Parece que la prohibición de viajar a Estados Unidos y los temores de una guerra nuclear han reducido el número: el maratón es generalmente el mayor momento en que se juntan los turistas occidentales para visitar. Hubo 429 extranjeros compitiendo el domingo, en comparación con más de 1.000 que corrieron en 2017. En su apogeo, más de 5.000 turistas occidentales, según los informes, solían viajar a Corea del Norte anualmente, un quinto de los cuales eran estadounidenses.

Pero Estados Unidos impuso una prohibición de viajar el año pasado después de la muerte de Otto Warmbier, un estadounidense que fue detenido y retenido en Corea del Norte durante 17 meses después de viajar allí de vacaciones. Regresó a América en junio de 2017 en estado de coma y murió poco después.

La maratón comenzó en el estadio Kim Il-sung antes de pasar por los principales lugares de interés en la capital de Corea del Norte, como Kim Il-sung Square y el nuevo proyecto de desarrollo. Mirae Street. Corea del Norte Ri Kang-bom ganó el maratón completo masculino en dos horas, 12 minutos y 53 segundos.

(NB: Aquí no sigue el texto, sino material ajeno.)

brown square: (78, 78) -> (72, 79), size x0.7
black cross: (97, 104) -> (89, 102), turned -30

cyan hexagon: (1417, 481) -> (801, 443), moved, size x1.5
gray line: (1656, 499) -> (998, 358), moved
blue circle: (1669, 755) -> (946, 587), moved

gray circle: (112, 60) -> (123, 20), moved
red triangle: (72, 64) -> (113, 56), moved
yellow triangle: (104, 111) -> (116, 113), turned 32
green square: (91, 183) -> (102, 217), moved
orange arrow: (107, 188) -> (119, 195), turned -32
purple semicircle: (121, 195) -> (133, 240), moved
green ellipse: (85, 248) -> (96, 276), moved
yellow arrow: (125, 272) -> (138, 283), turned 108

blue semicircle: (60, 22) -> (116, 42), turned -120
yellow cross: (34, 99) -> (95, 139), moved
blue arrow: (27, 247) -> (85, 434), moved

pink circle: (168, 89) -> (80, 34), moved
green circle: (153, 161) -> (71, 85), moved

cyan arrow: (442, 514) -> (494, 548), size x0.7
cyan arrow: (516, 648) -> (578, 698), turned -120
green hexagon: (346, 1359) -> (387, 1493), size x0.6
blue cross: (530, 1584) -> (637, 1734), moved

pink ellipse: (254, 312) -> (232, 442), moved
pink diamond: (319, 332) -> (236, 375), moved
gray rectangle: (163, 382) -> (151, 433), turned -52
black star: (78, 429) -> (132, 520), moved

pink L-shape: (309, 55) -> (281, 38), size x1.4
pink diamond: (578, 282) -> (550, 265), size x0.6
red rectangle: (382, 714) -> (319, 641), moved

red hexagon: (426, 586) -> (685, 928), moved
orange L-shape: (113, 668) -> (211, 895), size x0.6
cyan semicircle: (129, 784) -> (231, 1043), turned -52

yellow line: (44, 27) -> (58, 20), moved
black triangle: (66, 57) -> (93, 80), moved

“Me alegro de haber podido cumplir con las expectativas de la gente”, dijo Ri. Los corredores profesionales, incluidos 13 competidores de países africanos, corrieron en esta categoría élite. La maratón completa de mujeres fue ganada por Kim Hye-gyong de Corea del Norte con un tiempo de dos horas, 27 minutos y 24 segundos. Su hermana gemela, Kim Hye-song, quedó en segundo lugar.

La carrera se denomina oficialmente Maratón Internacional del Premio Mangyongdae. Tanto la Asociación Internacional de Maratones y Carreras a Distancia como la Asociación Internacional de Federaciones Atléticas acreditó la carrera de este año, clasificándose este último. como una carrera de ruta de etiqueta de bronce. Pyongyang comenzó a permitir el ingreso de aficionados extranjeros en 2014, y el evento desde entonces ha impulsado el turismo.

Las tensiones entre EE. UU. Y Corea del Norte parecen haber influido en las mentes de los posibles participantes, pero las recientes maniobras del líder norcoreano Kim Jong-un para calmar la situación la península de Corea, especialmente desde los Juegos Olímpicos de Invierno en Corea del Sur en febrero, parece haber disipado los temores de algunos competidores.